In other words, every novelist is always saying, "In other words." Once in a while, the reading of these other words -- which spool out like a ticker tape in stop-time from the writer's exiled imagination -- appears impossibly difficult. Impenetrable. Obtuse. Way too cute, or clever, or Joycean, or Proustian, or Kafkaesque. What do we really mean when we say a particular book is difficult? Or too difficult? Reading, like the acquisition of language itself, demands an intense engagement of these crucial things: long spans of time, huge reservoirs of patience, the hard work of remembering, and an immaculate attention to detail. When any of these faculties are immoderately taxed by a certain writer's ambitious or overactive or rococo ticker tape readout, a book is deemed difficult. When all four are pushed to the extreme limit, we have something like this: "There would be the dim coffin-smelling gloom sweet and oversweet with the twice-bloomed wisteria against the outer wall by the savage quiet September sun impacted distilled and hyperdistilled, into which came now and then the loud cloudy flutter of the sparrows like a flat limber stick whipped by an idle boy, and the rank smell of female old flesh long embattled in virginity while the wan haggard face watched him above the faint triangle of lace at wrists and throat from the too tall chair in which she resembled a crucified child...."

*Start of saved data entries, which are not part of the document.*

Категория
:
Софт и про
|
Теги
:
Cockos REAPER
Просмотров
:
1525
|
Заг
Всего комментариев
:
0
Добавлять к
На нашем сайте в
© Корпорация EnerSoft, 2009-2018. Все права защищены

"I don't know anything about style," Faulkner once told a bunch of college kids. Yet, it is only by investing yourself in the intricate way he tells the story that you will get the story. And vice versa. Almost anyone -- given (or allowing themselves) time, patience, hard work, and focus -- is granted the opportunity to learn a new language here, which is the stuff of perspective, possibilities, openings, layers upon layers of meaning. Beauty.

This requires a big bad hunger, an ambition to get inside a stranger's head, to see what it sees and think what it thinks, and it is why so-called difficult literature is predominantly the domain of the young. The young are hungry. They have lots of time. The anonymous ordeal of youth seeks the anonymous ordeal of books that permanently change the nature of one's mind. Saying a particular book is difficult is analogous to -- or perhaps the very equivalent of -- looking at someone and saying, "I wouldn't want to be in that guy's head." Really reckless or really curious or really bored people actually want to get inside other people's heads, just to see what makes them tick.

I realize I've called the novel about 14 different things at this point, but it is also this: the ticking insides of certain folks' heads, whether slowed down, sped up, folded, knotted, or generally fucked with. It's improbable that the noise inside your head, as you walk to the store, is any less convoluted or strange or rambling or fascinating than what went on in William Faulkner's. It's just familiar. And if you listened very, very carefully to that noise, and then took the long, long time it takes to get it down on paper, in a shape that suited you, which seemed honest to you, and correct, then you might have yourself a novel. Maybe even one of the so-called difficult ones -- depending on the type and volume of your noise, or the level of your ambition, or the severity of your struggle. Then I could look at your book and ask myself this: Do I want to make this unfamiliar thing familiar? Can I make it communicate to me? Do I have the time and patience?

To call the book difficult, at this point, would just be tautological.